A typical long-distance phone call can travel up to 90,000 miles to the satellite, back to the switch, back up to the satellite, and down to its destination, thus involving a double hop. However recent upgrades to satellite switching have reduced in-region calls to a single hop in many cases.
Remote villages in Alaska are not your conventional remote towns in the United States. And servicing these villages is not a typical technician's day. When Jeff Anderson travels to the northern Arctic Slope region, the size of Minnesota and a chunk of Wisconsin, he carries survival gear. He must have a broad array of skills and play many roles-he may do aerial wire installation, marketing and planning as some of his many tasks.
He must be able to maintain and upgrade the digital central office switch, to take care of the central office backup generator, provide installation and tech support of public safety, business, telehealth and distance learning equipment for local government, the village corporation, the school and clinic.
He departs for three or more weeks at a time, traveling on Bush flights from village to village, spending two to three days in each village. He starts his day with an 800-mile flight to Barrow, the northernmost community. A chartered Bush flight takes him 100 miles to Wain-wright. There are no roads between the nine served communities. All technicians who travel in these remote areas must be self-reliant. Job sharing and teamwork are part of the staffs daily activities at ASTAC in terms of maintenance, order control, management, accounting, billing and data record keeping.
In a video documentary produced by ASTAC several years ago, many local residents recalled when there was only one telephone in their village. Herman Kignak of Atqasuk remarks there is more communications now than they ever had before. One of ASTAC's original incorporators, Herman Rexford of Kaktovik, talked enthusiastically about the ability to call each other in the villages--before that visiting and communication were strictly dependent upon weather.

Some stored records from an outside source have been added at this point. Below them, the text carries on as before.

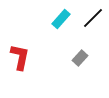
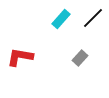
red L-shape: rotated 92 degrees counterclockwise
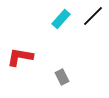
black line: moved 2 px up
gray rectangle: moved 18 px left, 19 px down; rotated 70 degrees counterclockwise
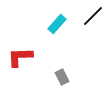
cyan rectangle: moved 4 px left, 5 px down
red L-shape: rotated 12 degrees counterclockwise
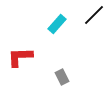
black line: moved 1 px right, 1 px up
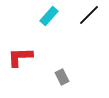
black line: moved 5 px left
cyan rectangle: moved 8 px left, 8 px up
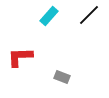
gray rectangle: rotated 42 degrees counterclockwise
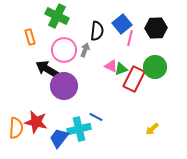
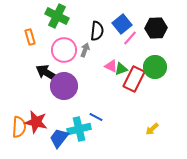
pink line: rotated 28 degrees clockwise
black arrow: moved 4 px down
orange semicircle: moved 3 px right, 1 px up
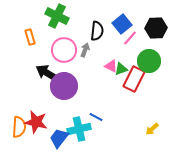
green circle: moved 6 px left, 6 px up
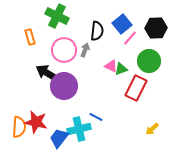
red rectangle: moved 2 px right, 9 px down
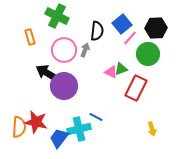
green circle: moved 1 px left, 7 px up
pink triangle: moved 6 px down
yellow arrow: rotated 64 degrees counterclockwise
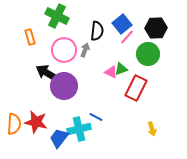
pink line: moved 3 px left, 1 px up
orange semicircle: moved 5 px left, 3 px up
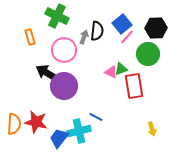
gray arrow: moved 1 px left, 13 px up
red rectangle: moved 2 px left, 2 px up; rotated 35 degrees counterclockwise
cyan cross: moved 2 px down
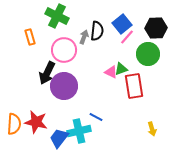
black arrow: rotated 95 degrees counterclockwise
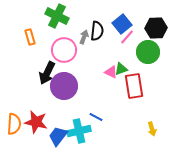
green circle: moved 2 px up
blue trapezoid: moved 1 px left, 2 px up
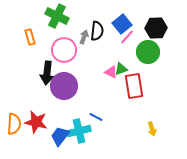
black arrow: rotated 20 degrees counterclockwise
blue trapezoid: moved 2 px right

Amos Agnasagga, a former ASTAC board member and resident of Point Lay, expresses his gratefulness for the ability to be able to send pictures from the clinic directly to the hospital in Anchorage and for the ability to dial 800 numbers.
Management says it is phenomenal what ASTAC has accomplished in terms of telecommunications today for the North Slope Borough. Remember--this is an area in remote, rural Alaska where there were no village telephones 25 years ago. Now sophisticated subscribers expect and demand the latest developments in telecommunications service. Other rural areas in the United States--like parts of Iowa, Kansas, Minnesota, Montana, South Dakota and North Dakota--have had service for decades.
In the ASTAC video, Roosevelt Paneak of Anatuvak Pass talks of the state-of-the-art equipment they have. There is no lack of imagination. They want to implement the best. The goal is to have electronic communications and commerce for business, education and government. There may be economic limitations, but the people in the villages are not backward. The new challenge is to bring subscribers and communities as much of the new digital, broadband and bandwidth-on-demand service as possible.
In terms of performance standard, ASTAC staff and village subscribers are ready to update to the latest equipment and methods whenever necessary. ASTAC now offers, subject to the satellite network limitations, every enhanced calling feature available.
ASTAC now offers many enhanced calling features in all of its local exchanges, such as caller ID, call waiting and equal access to those areas supported by the rural satellite network.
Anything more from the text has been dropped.